Setelah insiden gugurnya tiga prajurit TNI, kata dia, pemerintah terus berkoordinasi lintas Kementerian.
Menurutnya, insiden itu juga menjadi catatan evaluasi bagi pemerintah.
Untuk itu, ia meminta publik untuk menunggu keputusan resmi nantinya terkait penarikan prajurit TNI.
"Tapi, dengan adanya kejadian yang kemarin, tentu kami pemerintah terus melakukan koordinasi dipimpin oleh Bapak Menlu melakukan evaluasi.
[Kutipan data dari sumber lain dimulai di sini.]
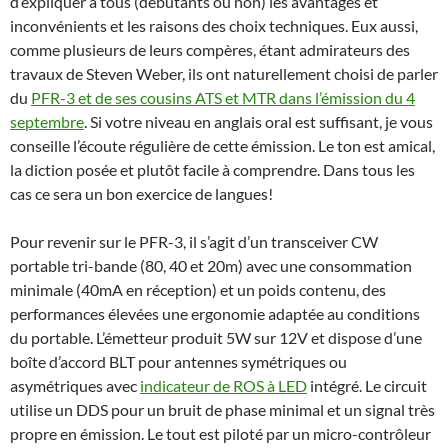
d’expliquer à tous (débutants ou non) les avantages et
inconvénients et les raisons des choix techniques. Eux aussi,
comme plusieurs de leurs compères, étant admirateurs des
travaux de Steven Weber, ils ont naturellement choisi de parler
du
PFR-3 et de ses cousins ATS et MTR dans l’émission du 4
septembre
. Si votre niveau en anglais oral est suffisant, je vous
conseille l’écoute régulière de cette émission. Le ton est amical,
la diction posée et plutôt facile à comprendre. Dans tous les
cas ce sera un bon exercice de langues!
Pour revenir sur le PFR-3, il s’agit d’un transceiver CW
portable tri-bande (80, 40 et 20m) avec une consommation
minimale (40mA en réception) et un poids contenu, des
performances élevées une ergonomie adaptée au conditions
du portable. L’émetteur produit 5W sur 12V et dispose d’une
boîte d’accord BLT pour antennes symétriques ou
asymétriques avec
indicateur de ROS à LED
intégré. Le circuit
utilise un DDS pour un bruit de phase minimal et un signal très
propre en émission. Le tout est piloté par un micro-contrôleur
Nanti kita tunggu perkembangannya," ujarnya.
Diketahui sebelumnya, Wakil Ketua Komisi I DPR RI, Dave Laksono menyebut, pemerintah Indonesia perlu menarik pasukan perdamaian di Lebanon lantaran saat ini sudah dalam kondisi perang.
"Bilamana kondisinya ini memang tidak bisa dinyatakan aman, ada baiknya untuk pemerintah melakukan penarikan ataupun juga evaluasi terhadap keberadaan prajurit kita di Lebanon," kata Dave kepada wartawan, di Kompleks Parlemen, Senayan, Jakarta, Senin, 30 Maret 2026.
Dave juga menyinggung langkah pemerintahan Italia yang sudah menyampaikan akan menarik pasukan perdamaian dari Lebanon.
Menurutnya, Indonesia perlu mengikuti langkah tersebut.
"Saya juga sempat baca tadi katanya ada salah satu negara Eropa Barat, Italia tepatnya, menyampaikan siap menarik personelnya dari sana. Maka itu apakah kita harus mengambil hal tersebut. Nah tentu harus ada pertimbangan dan juga harus ada komunikasi," tuturnya.
Ia menilai, langkah penarikan pasukan itu dibutuhkan untuk menjaga keselamatan prajurit Indonesia.
"Dari PBB sudah menyampaikan belasungkawa dan mengutuk akan serangan tersebut. Ini harus dilihat apakah dibutuhkan tindak lanjut dari kita untuk menyampaikan sikap kita demi menjaga keselamatan prajurit kita," ujarnya. (*/red)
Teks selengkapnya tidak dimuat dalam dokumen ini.